> EXERCISE PROMPT:
Could you retype the entries below exactly, omitting every picture?

(Dataset entries)
<<<<

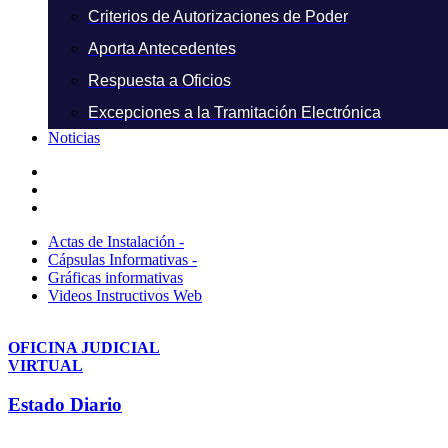
Criterios de Autorizaciones de Poder
Aporta Antecedentes
Respuesta a Oficios
Excepciones a la Tramitación Electrónica
Noticias
Actas de Instalación -
Cápsulas Informativas -
Gráficas informativas
Videos Instructivos Web
OFICINA JUDICIAL
VIRTUAL
Estado Diario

>>>>

> TASK ANSWER:
Criterios de Autorizaciones de Poder
Aporta Antecedentes
Respuesta a Oficios
Excepciones a la Tramitación Electrónica
Noticias
Actas de Instalación -
Cápsulas Informativas -
Gráficas informativas
Videos Instructivos Web
OFICINA JUDICIAL
VIRTUAL
Estado Diario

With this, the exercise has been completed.